My thesis sat on the desk, taunting me. I was terribly behind schedule, what with Grandpa’s illness, and death, and then the realisation that things with Hugh were a mess. I had gathered all my research material and ordered my thoughts, but now the work of putting it on paper had to begin in earnest, beyond the scribblings I had made to date.
I sat at the desk and was going over my notes when I heard a noise downstairs. Instantly I was on my feet, moving towards the staircase, much bolder than I had been in the middle of the night.
‘Hello?’ a male voice called from the kitchen.
‘Coming!’ I wasn’t really frightened, but I decided to lock the door after whoever it was had left.
Sam stood in the middle of the room with a sack in his hand. He looked as though he had no intention of coming any further than that, which I appreciated.
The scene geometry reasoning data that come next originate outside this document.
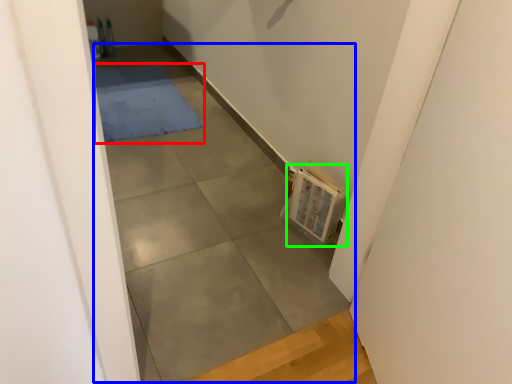 Question: Based on their relative distances, which object is farther from mat (highlighted by a red box)? Choose from concrete (highlighted by a blue box) and book (highlighted by a green box).

Choices:
 (A) concrete
 (B) book

Answer: (B) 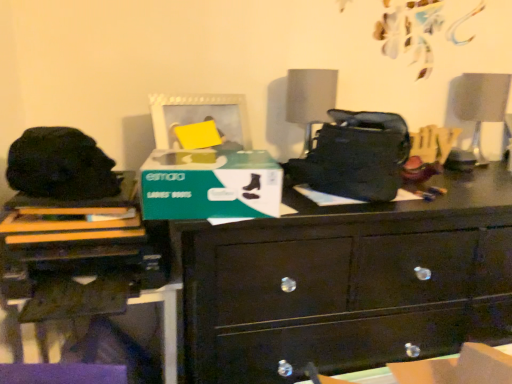 Locate an element on the screen. This screenshot has height=384, width=512. black wood chest of drawers at center is located at coordinates (348, 283).

The height and width of the screenshot is (384, 512). What do you see at coordinates (210, 185) in the screenshot?
I see `green matte cardboard box at center` at bounding box center [210, 185].

This screenshot has width=512, height=384. Describe the element at coordinates (337, 345) in the screenshot. I see `glossy dark wood drawer at lower center` at that location.

The width and height of the screenshot is (512, 384). Find the location of `black wood chest of drawers at center`. black wood chest of drawers at center is located at coordinates (348, 283).

Consider the image. Which is further, [236,127] or [455,326]?

The point [236,127] is farther.

Is glossy dark wood drawer at lower center completely or partially inside white matte picture frame at upper center?

That's incorrect, glossy dark wood drawer at lower center is not inside white matte picture frame at upper center.

Is white matte picture frame at upper center in front of or behind glossy dark wood drawer at lower center in the image?

In the image, white matte picture frame at upper center appears behind glossy dark wood drawer at lower center.

Considering the relative positions of glossy dark wood drawer at lower center and white matte picture frame at upper center in the image provided, is glossy dark wood drawer at lower center to the left or to the right of white matte picture frame at upper center?

From the image, it's evident that glossy dark wood drawer at lower center is to the right of white matte picture frame at upper center.

Which is nearer, (372, 320) or (164, 126)?

Positioned in front is point (372, 320).

Is glossy dark wood drawer at lower center placed right next to white matte picture frame at upper center?

glossy dark wood drawer at lower center and white matte picture frame at upper center are clearly separated.

From a real-world perspective, who is located lower, glossy dark wood drawer at lower center or white matte picture frame at upper center?

In real-world perspective, glossy dark wood drawer at lower center is lower.

Based on the photo, is matte gray lampshade at center in contact with green matte cardboard box at center?

matte gray lampshade at center and green matte cardboard box at center are clearly separated.

Considering the positions of point (298, 94) and point (210, 207), is point (298, 94) closer or farther from the camera than point (210, 207)?

Point (298, 94) appears to be farther away from the viewer than point (210, 207).

From a real-world perspective, which is physically above, matte gray lampshade at center or green matte cardboard box at center?

matte gray lampshade at center is physically above.

Consider the image. What's the angular difference between matte gray lampshade at center and green matte cardboard box at center's facing directions?

The angle between the facing direction of matte gray lampshade at center and the facing direction of green matte cardboard box at center is 10.1 degrees.

In terms of width, does green matte cardboard box at center look wider or thinner when compared to matte gray lampshade at center?

Clearly, green matte cardboard box at center has more width compared to matte gray lampshade at center.

Can you confirm if green matte cardboard box at center is taller than matte gray lampshade at center?

Answer: In fact, green matte cardboard box at center may be shorter than matte gray lampshade at center.

Is green matte cardboard box at center facing towards matte gray lampshade at center?

No, green matte cardboard box at center is not turned towards matte gray lampshade at center.

Is white matte picture frame at upper center completely or partially outside of green matte cardboard box at center?

Indeed, white matte picture frame at upper center is completely outside green matte cardboard box at center.

Based on the photo, what's the angular difference between white matte picture frame at upper center and green matte cardboard box at center's facing directions?

The angle between the facing direction of white matte picture frame at upper center and the facing direction of green matte cardboard box at center is 26.5 degrees.

From a real-world perspective, which is physically below, white matte picture frame at upper center or green matte cardboard box at center?

From a 3D spatial view, green matte cardboard box at center is below.

What are the coordinates of `cardboard box in front of the white matte picture frame at upper center` in the screenshot? It's located at (210, 185).

Are green matte cardboard box at center and glossy dark wood drawer at lower center making contact?

No, green matte cardboard box at center is not in contact with glossy dark wood drawer at lower center.

Which object is more forward, green matte cardboard box at center or glossy dark wood drawer at lower center?

Positioned in front is glossy dark wood drawer at lower center.

Can you confirm if green matte cardboard box at center is positioned to the right of glossy dark wood drawer at lower center?

No.

Based on the photo, how much distance is there between matte black printer at lower left and white matte picture frame at upper center?

40.42 centimeters.

Is matte black printer at lower left not inside white matte picture frame at upper center?

Yes, matte black printer at lower left is not within white matte picture frame at upper center.

Does point (14, 238) come closer to viewer compared to point (232, 137)?

Yes, it is in front of point (232, 137).

This screenshot has height=384, width=512. I want to click on drawer located underneath the white matte picture frame at upper center (from a real-world perspective), so click(337, 345).

In order to click on picture frame that appears on the left of glossy dark wood drawer at lower center in this screenshot , I will do `click(199, 115)`.

From the image, which object appears to be farther from white matte picture frame at upper center, matte gray lampshade at center or black wood chest of drawers at center?

black wood chest of drawers at center.

When comparing their distances from matte gray lampshade at center, does black wood chest of drawers at center or matte black printer at lower left seem further?

The object further to matte gray lampshade at center is matte black printer at lower left.

Looking at the image, which one is located closer to glossy dark wood drawer at lower center, matte gray lampshade at center or white matte picture frame at upper center?

Among the two, matte gray lampshade at center is located nearer to glossy dark wood drawer at lower center.

Estimate the real-world distances between objects in this image. Which object is closer to white matte picture frame at upper center, black wood chest of drawers at center or matte gray lampshade at center?

The object closer to white matte picture frame at upper center is matte gray lampshade at center.

Estimate the real-world distances between objects in this image. Which object is closer to glossy dark wood drawer at lower center, white glossy swivel chair at upper right or black wood chest of drawers at center?

black wood chest of drawers at center is closer to glossy dark wood drawer at lower center.

Estimate the real-world distances between objects in this image. Which object is further from white glossy swivel chair at upper right, green matte cardboard box at center or matte black printer at lower left?

matte black printer at lower left is further to white glossy swivel chair at upper right.

Considering their positions, is matte black printer at lower left positioned further to glossy dark wood drawer at lower center than green matte cardboard box at center?

matte black printer at lower left lies further to glossy dark wood drawer at lower center than the other object.

From the image, which object appears to be farther from glossy dark wood drawer at lower center, matte gray lampshade at center or white glossy swivel chair at upper right?

white glossy swivel chair at upper right lies further to glossy dark wood drawer at lower center than the other object.

The width and height of the screenshot is (512, 384). Identify the location of chest of drawers between matte gray lampshade at center and glossy dark wood drawer at lower center from top to bottom. (348, 283).

Locate an element on the screen. table lamp between matte black printer at lower left and glossy dark wood drawer at lower center in the horizontal direction is located at coordinates (310, 99).

Locate an element on the screen. cardboard box between white matte picture frame at upper center and white glossy swivel chair at upper right is located at coordinates (210, 185).

Where is `table lamp between white glossy swivel chair at upper right and black wood chest of drawers at center in the vertical direction`? The image size is (512, 384). table lamp between white glossy swivel chair at upper right and black wood chest of drawers at center in the vertical direction is located at coordinates coord(310,99). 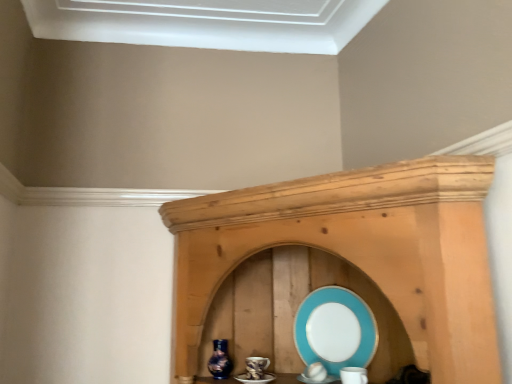 Question: In terms of height, does turquoise glossy platter at center look taller or shorter compared to shiny blue glass vase at center?

Choices:
 (A) short
 (B) tall

Answer: (B)

Question: Is turquoise glossy platter at center in front of or behind shiny blue glass vase at center in the image?

Choices:
 (A) front
 (B) behind

Answer: (A)

Question: Is turquoise glossy platter at center bigger or smaller than shiny blue glass vase at center?

Choices:
 (A) small
 (B) big

Answer: (B)

Question: Considering the relative positions of shiny blue glass vase at center and turquoise glossy platter at center in the image provided, is shiny blue glass vase at center to the left or to the right of turquoise glossy platter at center?

Choices:
 (A) left
 (B) right

Answer: (A)

Question: Looking at their shapes, would you say shiny blue glass vase at center is wider or thinner than turquoise glossy platter at center?

Choices:
 (A) thin
 (B) wide

Answer: (B)

Question: From the image's perspective, is shiny blue glass vase at center positioned above or below turquoise glossy platter at center?

Choices:
 (A) below
 (B) above

Answer: (A)

Question: Looking at the image, does shiny blue glass vase at center seem bigger or smaller compared to turquoise glossy platter at center?

Choices:
 (A) big
 (B) small

Answer: (B) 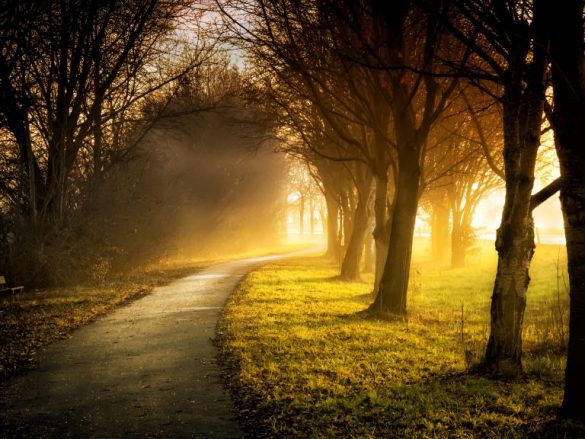 The image size is (585, 439). I want to click on bench, so click(x=16, y=293). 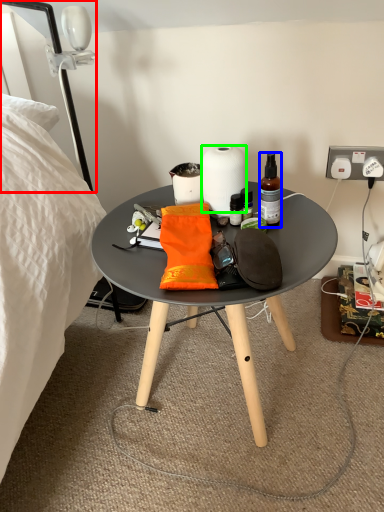 Question: Considering the real-world distances, which object is farthest from lamp (highlighted by a red box)? bottle (highlighted by a blue box) or paper towel (highlighted by a green box)?

Choices:
 (A) bottle
 (B) paper towel

Answer: (A) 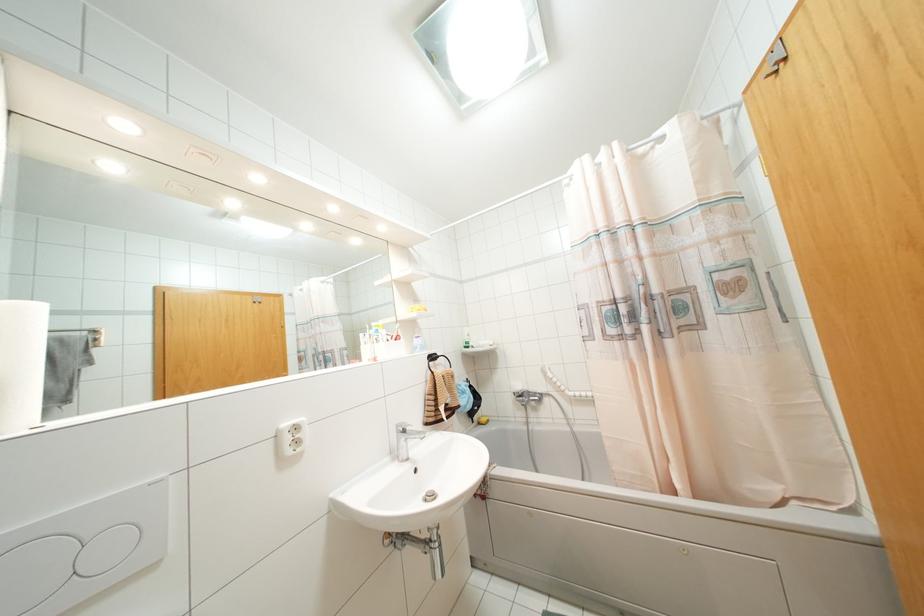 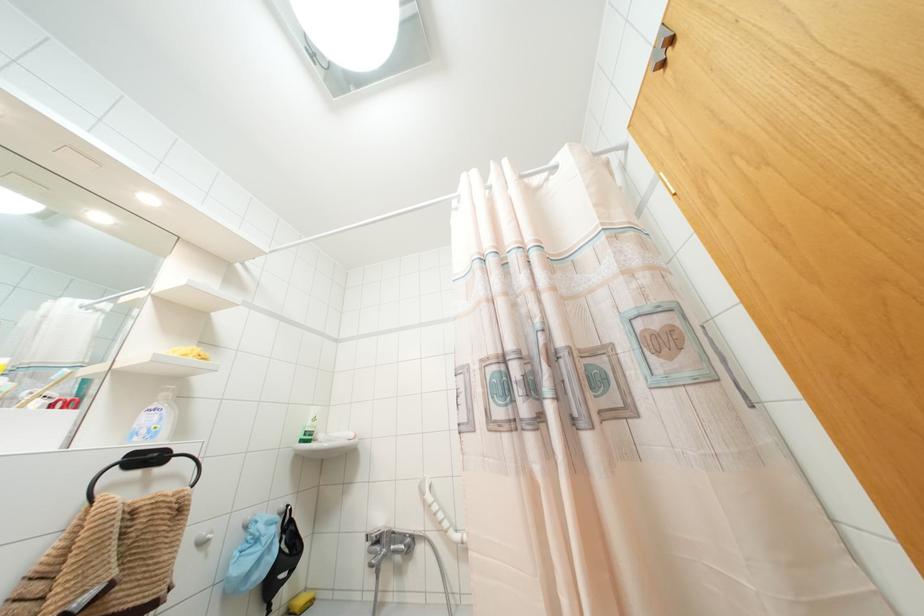 In a continuous first-person perspective shot, in which direction is the camera moving?

The cameraman walked toward right, forward. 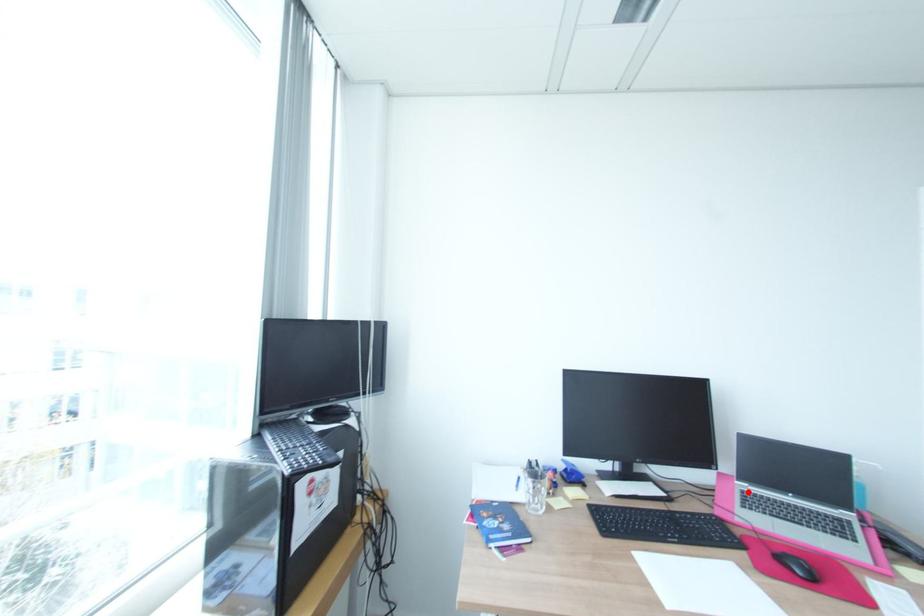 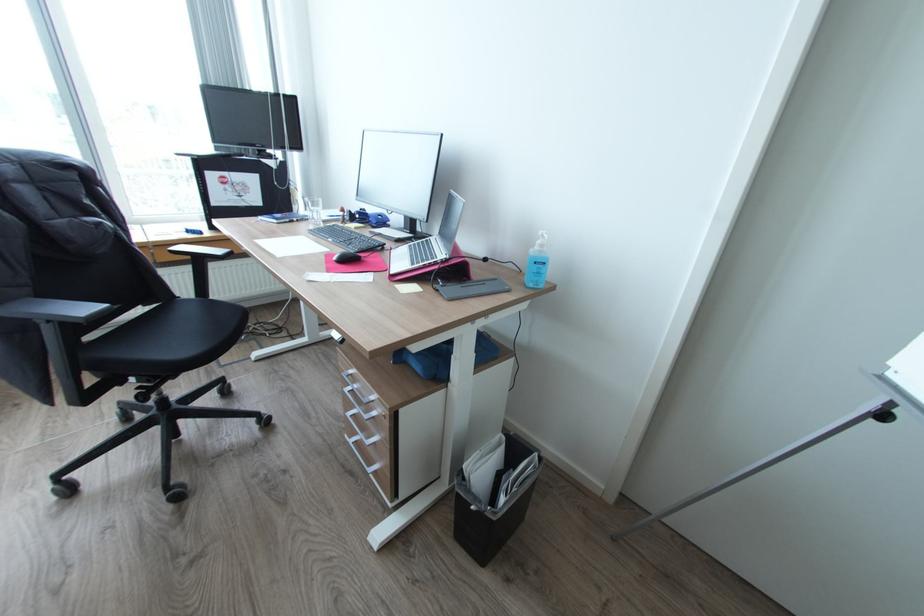 Question: I am providing you with two images of the same scene from different viewpoints. A red point is marked on the first image. Is the red point's position out of view in image 2?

He had removed his gumboots at the door and his big toe poked through one of his thick grey socks.
‘Sorry,’ he said, unnecessarily, but again it made me warm to him. ‘I’ve got that rabbit you were after.’ He held out the sack and I took it from him.
‘Thanks.’
We stood looking at each other a moment, before he started to back away and turn.
‘Cool,’ he said. ‘Well, I’ll leave you to it.’
It was my turn to apologise. ‘I’m just doing some work.’ I swung the sack. ‘Thanks, though.’
‘Sure.’ He moved to the door, and turned back to face me. ‘I was
sorry about your granddad. We all were. He was real nice.’
‘Thanks. Yes, he was.’
‘What’s going to happen to the farm? Now that he’s gone?’
‘Don’t you know?’ I was surprised nobody had told him.
‘Know what?’
‘It’s being sold. The family’s selling up. I thought Joshua would have told you.’ But perhaps Joshua didn’t know either and I had really put my foot in it.
Sam just looked at me, and I could see him processing the information. He breathed out through his teeth.
‘Fucking fantastic.’ He picked up his gumboots and walked outside without putting them on, slamming the door behind him.
When I opened the big deep freeze to put the sack inside, it felt as though I was lifting the lid on a coffin. Nobody had emptied the freezer since Grandpa had died. Packages of meat and bags of vegetables were piled inside, along with unlabelled containers of liquid and what looked like stewed fruit. I went to close it again when a couple of items caught my eye — clear plastic bags containing whole animals. It was difficult to see exactly what they were without defrosting them, but they were small and furred — stoats perhaps. A larger, darker mound could have been a possum, although I knew that most of the trapped possums were sent off to my uncle, whose company dealt in possum fur.
As I passed through the hallway I glanced into the living room. There was something missing from the side table — the huia. I looked at the spot where it had been and tried to think whether I had done something with it, but I couldn’t remember. The chair was where I
had left it after retrieving the bird from the high shelf, and when I looked up, there it was, back on its perch.
Someone was playing games with me. Sam? He looked as though he hadn’t ventured any further than the kitchen. But if not Sam, then who? I felt uneasy then, as though someone might be watching me from somewhere in the house.